→ The problem: An exact copy of the lines from the one containing "Robert Pattinson, Caroline" through the last line below is required; include both of those lines and no others.

______

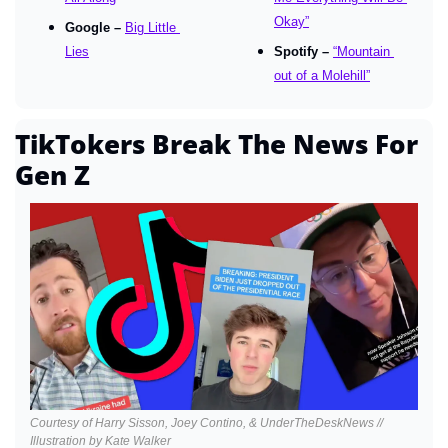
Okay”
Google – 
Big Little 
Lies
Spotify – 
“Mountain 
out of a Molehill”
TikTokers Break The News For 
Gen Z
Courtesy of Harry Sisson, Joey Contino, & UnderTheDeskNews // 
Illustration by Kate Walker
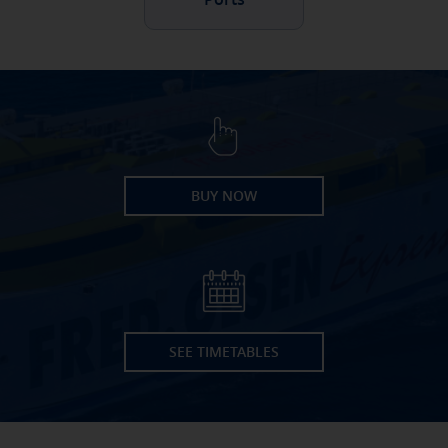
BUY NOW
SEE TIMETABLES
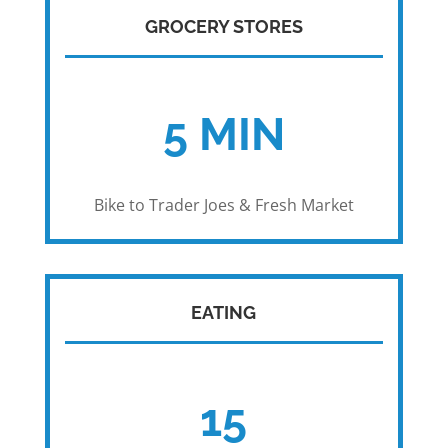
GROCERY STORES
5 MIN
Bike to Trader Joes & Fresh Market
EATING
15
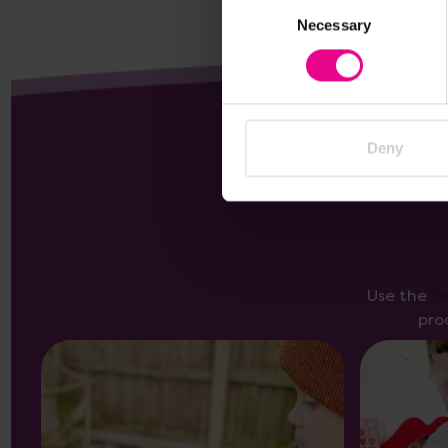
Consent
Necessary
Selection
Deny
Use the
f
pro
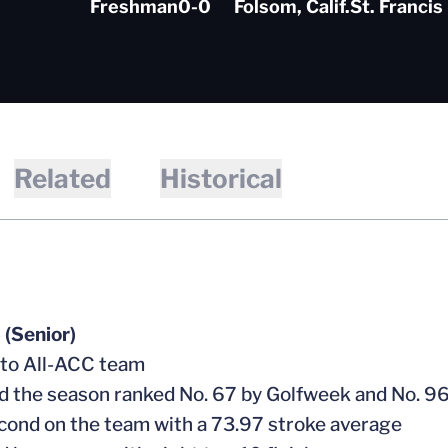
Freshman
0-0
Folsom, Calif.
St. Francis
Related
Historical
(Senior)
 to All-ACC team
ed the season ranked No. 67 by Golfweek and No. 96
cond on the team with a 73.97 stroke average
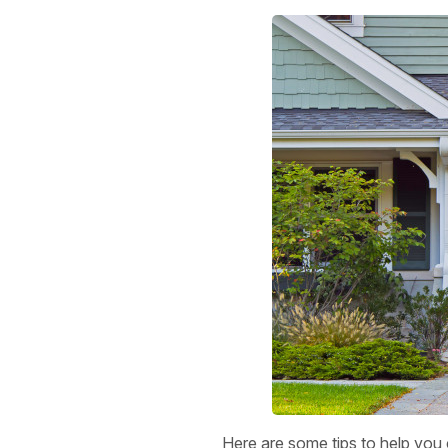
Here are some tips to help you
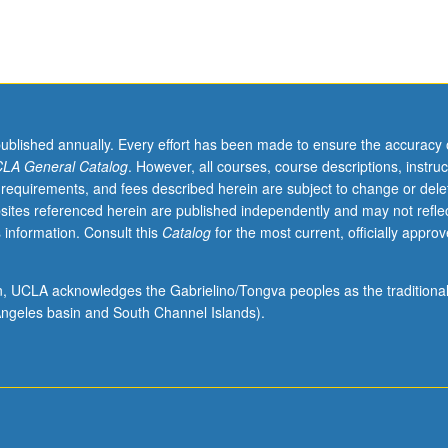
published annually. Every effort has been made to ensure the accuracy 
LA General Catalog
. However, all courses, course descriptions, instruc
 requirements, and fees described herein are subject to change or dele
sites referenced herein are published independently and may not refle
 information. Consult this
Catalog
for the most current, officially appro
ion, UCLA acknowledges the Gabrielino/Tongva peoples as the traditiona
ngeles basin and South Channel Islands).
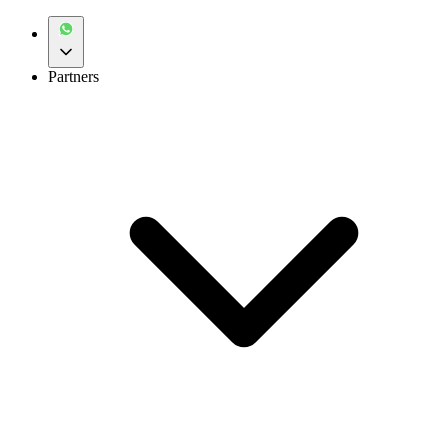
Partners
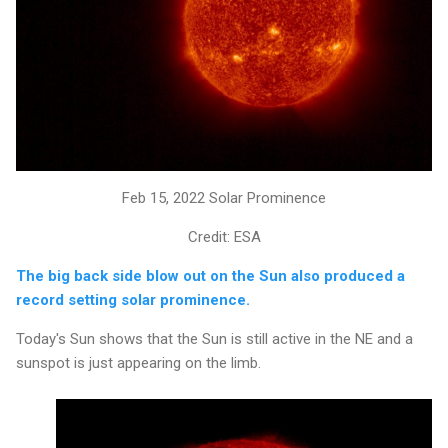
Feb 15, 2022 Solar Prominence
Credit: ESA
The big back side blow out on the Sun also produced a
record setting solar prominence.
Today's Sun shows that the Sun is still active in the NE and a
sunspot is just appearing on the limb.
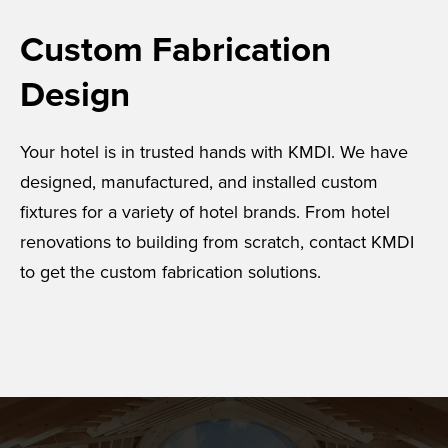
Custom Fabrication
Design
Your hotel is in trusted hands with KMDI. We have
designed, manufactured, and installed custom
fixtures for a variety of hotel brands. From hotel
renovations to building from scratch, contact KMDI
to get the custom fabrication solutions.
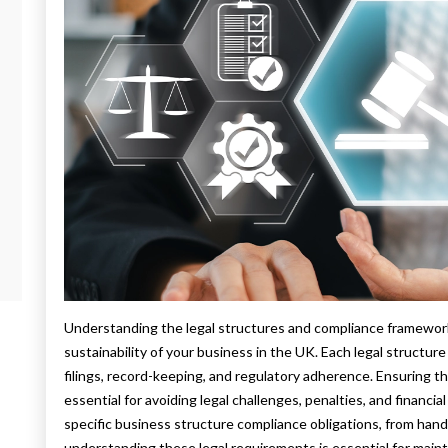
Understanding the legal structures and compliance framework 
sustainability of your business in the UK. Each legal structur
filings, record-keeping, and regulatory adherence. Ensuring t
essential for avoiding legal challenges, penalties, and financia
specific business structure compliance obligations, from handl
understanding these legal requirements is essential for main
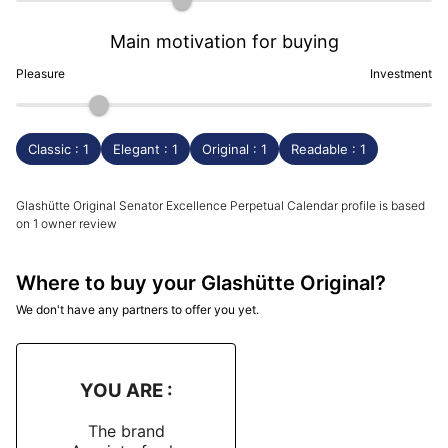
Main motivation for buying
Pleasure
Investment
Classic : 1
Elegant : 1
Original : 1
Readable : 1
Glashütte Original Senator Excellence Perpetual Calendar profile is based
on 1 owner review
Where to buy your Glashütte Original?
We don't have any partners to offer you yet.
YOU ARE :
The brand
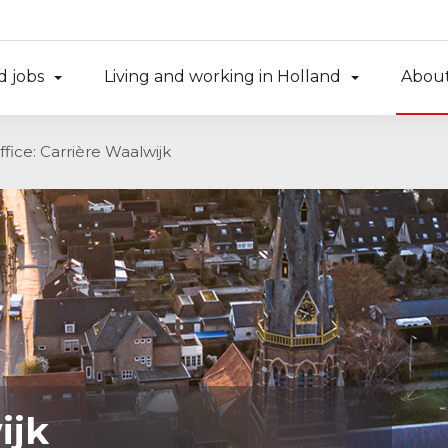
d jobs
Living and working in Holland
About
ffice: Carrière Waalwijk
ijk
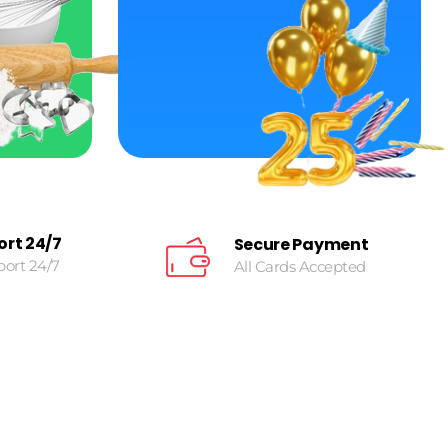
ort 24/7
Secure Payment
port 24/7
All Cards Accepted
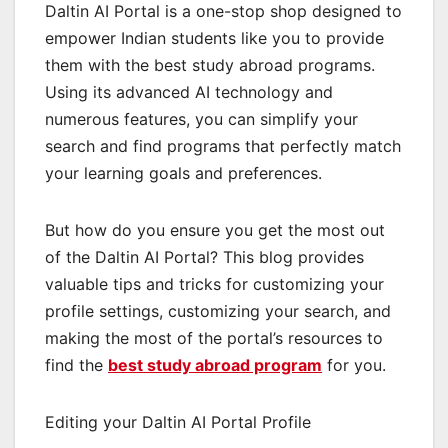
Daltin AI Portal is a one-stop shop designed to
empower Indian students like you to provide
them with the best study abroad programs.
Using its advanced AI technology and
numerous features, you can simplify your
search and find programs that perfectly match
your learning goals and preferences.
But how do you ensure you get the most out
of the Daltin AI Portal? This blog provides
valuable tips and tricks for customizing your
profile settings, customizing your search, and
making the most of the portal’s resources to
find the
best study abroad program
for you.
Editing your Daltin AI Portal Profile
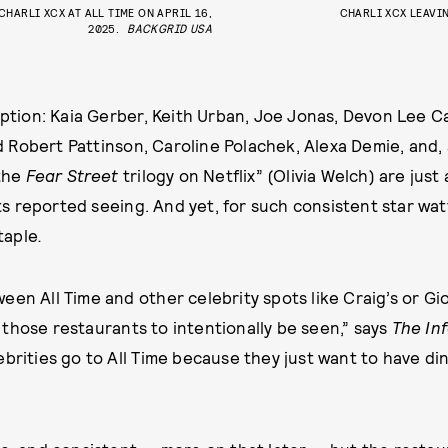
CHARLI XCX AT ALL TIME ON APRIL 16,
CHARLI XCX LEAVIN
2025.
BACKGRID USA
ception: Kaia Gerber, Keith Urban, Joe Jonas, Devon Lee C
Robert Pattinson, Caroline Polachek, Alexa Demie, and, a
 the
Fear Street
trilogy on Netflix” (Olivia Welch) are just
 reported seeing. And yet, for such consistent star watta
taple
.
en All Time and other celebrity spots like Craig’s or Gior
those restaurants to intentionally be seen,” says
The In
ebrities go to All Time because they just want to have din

______

→ Answer below:
Robert Pattinson, Caroline Polachek, Alexa Demie, and, a
 the
Fear Street
trilogy on Netflix” (Olivia Welch) are just
 reported seeing. And yet, for such consistent star watta
taple
.
en All Time and other celebrity spots like Craig’s or Gior
those restaurants to intentionally be seen,” says
The In
ebrities go to All Time because they just want to have din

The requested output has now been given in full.